L’unico dubbio evidenziato dalla difesa di parte ricorrente, nel corso dell’udienza di discussione, attiene, peraltro, l’indirizzo di posta elettronica del consorzio intimato, atteso che, al momento della notifica non risultava istituito il sito INPEC e quello cui il ricorso è stato spedito è quello risultante dal Registro delle Imprese.

Orbene, nel caso di specie non emergono ragioni per ritenere che tale indirizzo sia erroneo (il rapporto telematico di ricezione non evidenzia alcun difetto di ricezione), né la difesa ha indicato un diverso indirizzo telematico di PEC in uso al momento della notifica.

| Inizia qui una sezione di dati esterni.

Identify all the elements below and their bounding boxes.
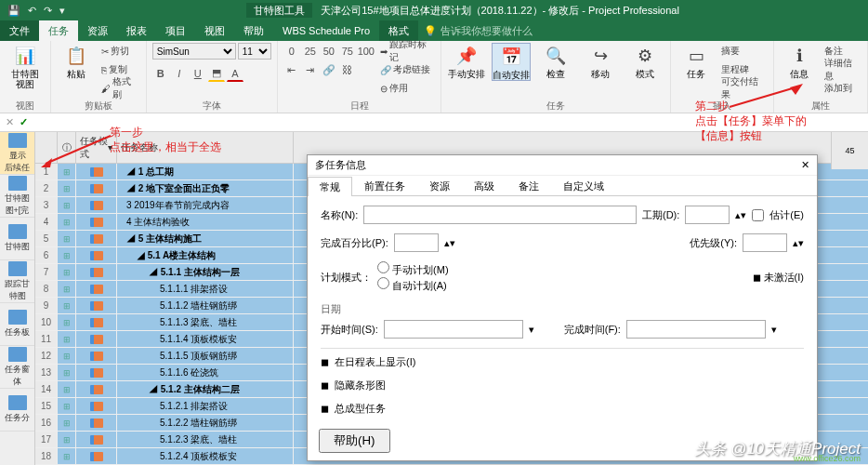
contextual-tool-label: 甘特图工具 bbox=[246, 3, 312, 18]
view-bar-item[interactable]: 甘特图 bbox=[0, 218, 34, 260]
inspect-icon: 🔍 bbox=[545, 45, 567, 67]
duration-spinner[interactable]: ▴▾ bbox=[735, 209, 746, 221]
pct0-button[interactable]: 0 bbox=[283, 43, 300, 60]
start-dropdown-icon[interactable]: ▾ bbox=[529, 324, 534, 336]
unlink-button[interactable]: ⛓ bbox=[339, 61, 356, 78]
priority-label: 优先级(Y): bbox=[690, 236, 737, 250]
finish-field[interactable] bbox=[626, 320, 766, 339]
view-bar-item[interactable]: 任务板 bbox=[0, 303, 34, 346]
inactivate-button[interactable]: ⊖ 停用 bbox=[380, 80, 436, 97]
pct-field[interactable] bbox=[394, 233, 439, 252]
tab-help[interactable]: 帮助 bbox=[234, 20, 273, 41]
link-button[interactable]: 🔗 bbox=[321, 61, 337, 78]
group-label-view: 视图 bbox=[6, 100, 45, 113]
close-icon[interactable]: ✕ bbox=[801, 159, 809, 171]
insert-task-button[interactable]: ▭任务 bbox=[677, 43, 716, 79]
dtab-general[interactable]: 常规 bbox=[308, 177, 352, 196]
multi-task-info-dialog: 多任务信息 ✕ 常规 前置任务 资源 高级 备注 自定义域 名称(N): 工期(… bbox=[307, 154, 818, 461]
summary-button[interactable]: 摘要 bbox=[721, 43, 768, 60]
hide-bar-checkbox[interactable]: ◼ bbox=[321, 379, 329, 392]
pct75-button[interactable]: 75 bbox=[339, 43, 356, 60]
details-button[interactable]: 详细信息 bbox=[824, 61, 861, 78]
start-label: 开始时间(S): bbox=[321, 323, 378, 337]
estimate-checkbox[interactable] bbox=[752, 209, 764, 221]
qat-more-icon[interactable]: ▾ bbox=[59, 5, 65, 17]
paste-icon: 📋 bbox=[65, 45, 87, 67]
mode-button[interactable]: ⚙模式 bbox=[625, 43, 664, 79]
info-icon: ℹ bbox=[788, 45, 810, 67]
auto-schedule-button[interactable]: 📅自动安排 bbox=[492, 43, 531, 81]
view-bar-item[interactable]: 显示 后续任 bbox=[0, 132, 34, 175]
save-icon[interactable]: 💾 bbox=[7, 5, 20, 17]
mark-ontrack-button[interactable]: ➡ 跟踪时标记 bbox=[380, 43, 436, 60]
redo-icon[interactable]: ↷ bbox=[44, 5, 52, 17]
inactive-indicator[interactable]: ◼ 未激活(I) bbox=[753, 271, 804, 285]
auto-radio[interactable] bbox=[377, 277, 389, 289]
tab-report[interactable]: 报表 bbox=[117, 20, 156, 41]
start-field[interactable] bbox=[384, 320, 523, 339]
cut-button[interactable]: ✂ 剪切 bbox=[101, 43, 140, 60]
titlebar: 💾 ↶ ↷ ▾ 甘特图工具 天津公司15#地项目总体进度计划（2018.11.2… bbox=[0, 0, 868, 20]
rollup-checkbox[interactable]: ◼ bbox=[321, 403, 329, 415]
pin-icon: 📌 bbox=[455, 45, 478, 67]
font-size-select[interactable]: 11 bbox=[238, 43, 271, 60]
cancel-icon[interactable]: ✕ bbox=[6, 116, 14, 128]
tab-resource[interactable]: 资源 bbox=[78, 20, 117, 41]
pct-spinner[interactable]: ▴▾ bbox=[444, 237, 455, 249]
duration-field[interactable] bbox=[685, 206, 730, 224]
italic-button[interactable]: I bbox=[171, 65, 188, 82]
bold-button[interactable]: B bbox=[152, 65, 169, 82]
gantt-icon: 📊 bbox=[14, 45, 36, 67]
pct100-button[interactable]: 100 bbox=[358, 43, 375, 60]
add-to-timeline-button[interactable]: 添加到 bbox=[824, 80, 861, 97]
view-bar-item[interactable]: 跟踪甘 特图 bbox=[0, 260, 34, 303]
priority-field[interactable] bbox=[743, 233, 787, 252]
indent-button[interactable]: ⇥ bbox=[302, 61, 319, 78]
move-button[interactable]: ↪移动 bbox=[581, 43, 620, 79]
confirm-icon[interactable]: ✓ bbox=[20, 116, 28, 128]
tab-wbs[interactable]: WBS Schedule Pro bbox=[273, 20, 379, 41]
information-button[interactable]: ℹ信息 bbox=[780, 43, 819, 79]
priority-spinner[interactable]: ▴▾ bbox=[793, 237, 804, 249]
dtab-resources[interactable]: 资源 bbox=[417, 176, 462, 195]
pct25-button[interactable]: 25 bbox=[302, 43, 319, 60]
move-icon: ↪ bbox=[589, 45, 612, 67]
view-bar-item[interactable]: 任务分 bbox=[0, 389, 34, 432]
paste-button[interactable]: 📋粘贴 bbox=[57, 43, 96, 79]
gantt-timescale-fragment: 45 bbox=[831, 132, 868, 169]
tell-me-search[interactable]: 💡 告诉我你想要做什么 bbox=[424, 20, 533, 41]
gantt-view-button[interactable]: 📊甘特图 视图 bbox=[6, 43, 45, 89]
tab-project[interactable]: 项目 bbox=[156, 20, 195, 41]
respect-links-button[interactable]: 🔗 考虑链接 bbox=[380, 61, 436, 78]
inspect-button[interactable]: 🔍检查 bbox=[536, 43, 575, 79]
group-label-clipboard: 剪贴板 bbox=[57, 100, 140, 113]
tab-view[interactable]: 视图 bbox=[195, 20, 234, 41]
help-button[interactable]: 帮助(H) bbox=[319, 429, 390, 453]
svg-marker-1 bbox=[41, 158, 52, 167]
finish-dropdown-icon[interactable]: ▾ bbox=[771, 324, 777, 336]
name-field[interactable] bbox=[363, 206, 637, 224]
underline-button[interactable]: U bbox=[190, 65, 206, 82]
undo-icon[interactable]: ↶ bbox=[28, 5, 36, 17]
tab-file[interactable]: 文件 bbox=[0, 20, 39, 41]
document-title: 天津公司15#地项目总体进度计划（2018.11.22）- 修改后 - Proj… bbox=[321, 5, 679, 16]
font-name-select[interactable]: SimSun bbox=[152, 43, 236, 60]
fill-color-button[interactable]: ⬒ bbox=[208, 65, 225, 82]
dtab-notes[interactable]: 备注 bbox=[506, 176, 551, 195]
group-label-tasks: 任务 bbox=[447, 100, 664, 113]
view-bar-item[interactable]: 甘特图 图+[完 bbox=[0, 175, 34, 218]
dialog-tabs: 常规 前置任务 资源 高级 备注 自定义域 bbox=[308, 176, 817, 196]
outdent-button[interactable]: ⇤ bbox=[283, 61, 300, 78]
view-bar-item[interactable]: 任务窗 体 bbox=[0, 346, 34, 389]
font-color-button[interactable]: A bbox=[227, 65, 243, 82]
dtab-predecessors[interactable]: 前置任务 bbox=[352, 176, 417, 195]
format-painter-button[interactable]: 🖌 格式刷 bbox=[101, 80, 140, 97]
dtab-custom[interactable]: 自定义域 bbox=[551, 176, 616, 195]
tab-task[interactable]: 任务 bbox=[39, 20, 78, 41]
dtab-advanced[interactable]: 高级 bbox=[462, 176, 506, 195]
show-timeline-checkbox[interactable]: ◼ bbox=[321, 356, 329, 368]
manual-radio[interactable] bbox=[377, 261, 389, 273]
pct50-button[interactable]: 50 bbox=[321, 43, 337, 60]
view-bar: 显示 后续任甘特图 图+[完甘特图跟踪甘 特图任务板任务窗 体任务分 bbox=[0, 132, 35, 465]
manual-schedule-button[interactable]: 📌手动安排 bbox=[447, 43, 486, 79]
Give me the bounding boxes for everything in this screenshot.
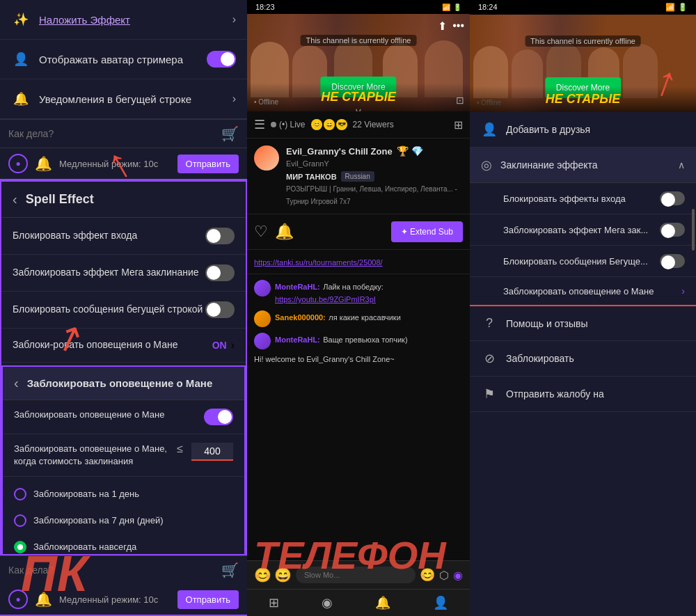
ctx-block[interactable]: ⊘ Заблокировать: [470, 341, 696, 377]
chat-welcome: Hi! welcome to Evil_Granny's Chill Zone~: [247, 352, 470, 366]
extend-sub-button[interactable]: ✦ Extend Sub: [391, 221, 463, 242]
hamburger-icon[interactable]: ☰: [254, 117, 265, 132]
report-label: Отправить жалобу на: [506, 388, 685, 400]
radio-circle-2: [14, 514, 26, 527]
chat-input-bottom[interactable]: [8, 564, 216, 576]
help-icon: ?: [481, 316, 498, 331]
right-status-bar: 18:24 📶 🔋: [470, 0, 696, 15]
msg-user-0: MonteRaHL:: [275, 283, 320, 291]
chat-bar-bottom: 🛒: [0, 555, 247, 584]
chat-input-top[interactable]: [8, 128, 216, 139]
block-icon: ⊘: [481, 351, 498, 366]
ctx-help[interactable]: ? Помощь и отзывы: [470, 306, 696, 341]
ctx-sub-ticker[interactable]: Блокировать сообщения Бегуще...: [470, 246, 696, 277]
menu-item-effect[interactable]: ✨ Наложить Эффект ›: [0, 0, 247, 40]
bits-icon[interactable]: ⬡: [439, 569, 449, 582]
radio-item-3[interactable]: Заблокировать навсегда: [14, 535, 233, 555]
ctx-spell-header[interactable]: ◎ Заклинание эффекта ∧: [470, 148, 696, 183]
send-button-top[interactable]: Отправить: [177, 155, 239, 173]
expand-icon[interactable]: ⊡: [456, 95, 464, 106]
phone-chat-input[interactable]: [296, 567, 416, 583]
badge-2: 💎: [411, 145, 423, 157]
nav-bell[interactable]: 🔔: [375, 595, 390, 610]
banner-chevron-down: ∨: [354, 105, 363, 111]
ctx-sub-mega[interactable]: Заблокировать эффект Мега зак...: [470, 214, 696, 246]
left-panel: ✨ Наложить Эффект › 👤 Отображать аватар …: [0, 0, 247, 616]
channel-name[interactable]: Evil_Granny's Chill Zone: [286, 146, 393, 157]
ctx-toggle-ticker[interactable]: [660, 254, 685, 268]
mana-sub-title: Заблокировать оповещение о Мане: [27, 377, 233, 389]
spell-item-3-label: Блокировать сообщения бегущей строкой: [13, 303, 205, 317]
mana-back-button[interactable]: ‹: [14, 375, 19, 391]
mode-bar-top: ● 🔔 Медленный режим: 10с Отправить: [0, 148, 247, 180]
radio-item-1[interactable]: Заблокировать на 1 день: [14, 482, 233, 506]
channel-badges: 🏆 💎: [397, 145, 423, 157]
msg-avatar-2: [254, 333, 271, 349]
msg-user-1: Sanek000000:: [275, 313, 326, 322]
ctx-add-friend[interactable]: 👤 Добавить в друзья: [470, 112, 696, 148]
grid-icon[interactable]: ⊞: [454, 118, 463, 132]
msg-link-0[interactable]: https://youtu.be/9ZGiPmIR3pI: [275, 295, 376, 303]
spell-item-3[interactable]: Блокировать сообщения бегущей строкой: [1, 292, 246, 329]
nav-home[interactable]: ⊞: [269, 595, 279, 610]
spell-item-4[interactable]: Заблоки-ровать оповещения о Мане ON ›: [1, 329, 246, 363]
phone-status-icons: 📶 🔋: [442, 3, 461, 11]
chat-bar-top: 🛒: [0, 120, 247, 148]
spell-back-button[interactable]: ‹: [13, 191, 17, 207]
ctx-sub-entry-label: Блокировать эффекты входа: [503, 194, 653, 204]
mode-text-bottom: Медленный режим: 10с: [59, 594, 171, 605]
notif-label: Уведомления в бегущей строке: [39, 93, 232, 105]
ctx-report[interactable]: ⚑ Отправить жалобу на: [470, 377, 696, 412]
radio-item-2[interactable]: Заблокировать на 7 дня (дней): [14, 509, 233, 532]
heart-button[interactable]: ♡: [254, 223, 268, 241]
avatar-icon: 👤: [11, 49, 31, 69]
mode-bar-bottom: ● 🔔 Медленный режим: 10с Отправить: [0, 584, 247, 616]
chat-msg-1: Sanek000000: ля какие красавчики: [247, 308, 470, 330]
channel-info-bar: ☰ (•) Live 😊 😄 😎 22 Viewers ⊞: [247, 111, 470, 139]
right-ne-staroe-container: НЕ СТАРЫЕ: [470, 86, 696, 112]
menu-item-avatar[interactable]: 👤 Отображать аватар стримера: [0, 40, 247, 79]
mana-sub-panel: ‹ Заблокировать оповещение о Мане Заблок…: [1, 365, 246, 555]
effect-icon: ✨: [11, 10, 31, 29]
mana-toggle[interactable]: [204, 409, 233, 425]
avatar-toggle[interactable]: [207, 51, 236, 68]
mana-toggle-item[interactable]: Заблокировать оповещение о Мане: [3, 400, 244, 434]
spell-item-2[interactable]: Заблокировать эффект Мега заклинание: [1, 255, 246, 292]
chat-basket-icon: 🛒: [221, 125, 239, 142]
viewer-smiley-1: 😊: [311, 119, 322, 130]
spell-toggle-1[interactable]: [205, 228, 235, 244]
share-icon[interactable]: ⬆: [438, 19, 447, 33]
nav-search[interactable]: ◉: [322, 595, 333, 610]
chat-link[interactable]: https://tanki.su/ru/tournaments/25008/: [254, 258, 383, 267]
msg-text-2: Ваще превьюха топчик): [323, 335, 407, 344]
badge-1: 🏆: [397, 145, 409, 157]
right-banner: This channel is currently offline Discov…: [470, 15, 696, 112]
ctx-sub-mana[interactable]: Заблокировать оповещение о Мане ›: [470, 277, 696, 306]
help-label: Помощь и отзывы: [506, 318, 685, 329]
spell-item-1[interactable]: Блокировать эффект входа: [1, 218, 246, 255]
ctx-sub-entry[interactable]: Блокировать эффекты входа: [470, 183, 696, 214]
msg-text-1: ля какие красавчики: [329, 313, 401, 322]
nav-person[interactable]: 👤: [433, 595, 448, 610]
phone-emoji-icon[interactable]: 😊: [420, 567, 435, 583]
more-icon[interactable]: •••: [452, 19, 464, 33]
ctx-sub-mega-label: Заблокировать эффект Мега зак...: [503, 225, 653, 235]
action-buttons: ♡ 🔔 ✦ Extend Sub: [247, 214, 470, 250]
mana-cost-input[interactable]: [191, 443, 233, 461]
spell-toggle-3[interactable]: [205, 301, 235, 318]
spell-toggle-2[interactable]: [205, 264, 235, 281]
ctx-toggle-mega[interactable]: [660, 223, 685, 237]
report-icon: ⚑: [481, 386, 498, 402]
channel-desc-row: РОЗЫГРЫШ | Гранни, Левша, Инспирер, Лева…: [286, 182, 463, 207]
chat-basket-icon-bottom: 🛒: [221, 562, 239, 578]
menu-item-notifications[interactable]: 🔔 Уведомления в бегущей строке ›: [0, 79, 247, 119]
channel-name-row: Evil_Granny's Chill Zone 🏆 💎: [286, 145, 463, 157]
spell-item-4-value: ON: [212, 340, 227, 351]
block-label: Заблокировать: [506, 353, 685, 364]
ctx-toggle-entry[interactable]: [660, 191, 685, 205]
spell-title: Spell Effect: [26, 192, 94, 207]
ctx-spell-icon: ◎: [481, 157, 492, 173]
chat-more-icon[interactable]: ◉: [453, 569, 463, 582]
send-button-bottom[interactable]: Отправить: [177, 590, 239, 609]
bell-button[interactable]: 🔔: [275, 223, 294, 241]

D’altro canto, la scelta del M.A.A.B. di non costituirsi nel giudizio in esame, risulta attribuibile ad una effettiva e ponderata volontà processuale e non ad un difetto di evocazione, posto che la notifica del ricorso incidentale è avvenuta a mani, senza che neppure ciò abbia determinato la partecipazione al giudizio.

Peraltro, deve aggiungersi che nessun ostacolo precludeva ai ricorrenti di procedere autonomamente a nuova notifica nelle forme ordinarie ( a mezzo ufficiale giudiziario o del servizio postale), senza necessità di autorizzazione da parte del Giudice, atteso che nessuna decadenza è maturata.

Tanto premesso, ritiene la Sezione che, nel merito, la domanda risarcitoria (che i ricorrenti formulano testualmente in termini di “accertamento”, ma che – per il tenore complessivo del ricorso- va intesa nel senso di domanda di condanna al pagamento) risulti infondata per difetto di prova del danno subito.

La natura dirimente di tale elemento, esime, peraltro, da un lato dal valutare le eccezioni di difetto di legittimazione ( rectius: titolarità) passiva dell’obbligazione risarcitoria in capo al Comune intimato, nonché le azioni di manleva e regresso;
dall’altro dal prospettare in via officiosa ogni eventuale (e non manifestamente infondata) questione di decadenza dall’azione risarcitoria, derivante dal mancato rispetto del termine di cui all’art. 30, co. 3, cpa (atteso che la sentenza di annullamento dell’atto lesivo dell’interesse legittimo dei ricorrenti è del 2009, mentre il ricorso è stato notificato nel 2014, sicchè, pur ritenendo applicabile la disposizione in esame solo dopo la data di entrata in vigore del codice sul processo, il termine decadenziale non risulta rispettato).

In ordine alla prova del danno, la Sezione ha più volte ribadito (v. sent. nn. 1328/2014;
45/2015 e 350/2015) che non sussiste alcun automatismo tra l’indisponibilità fisica di un bene (derivante dall’occupazione – benchè senza titolo - da parte della mano pubblica) ed il detrimento patrimoniale derivante da tale evento, nonché il suo ammontare.

Per predicarsi tale automatismo dovrebbe potersi affermare in primo luogo che corrisponda a principio di assoluta e ragionevole normalità (secondo, cioè, il criterio inferenziale dell’ id quod plerumque accidit ) che un suolo ed annesso manufatto produca frutti civili o naturali.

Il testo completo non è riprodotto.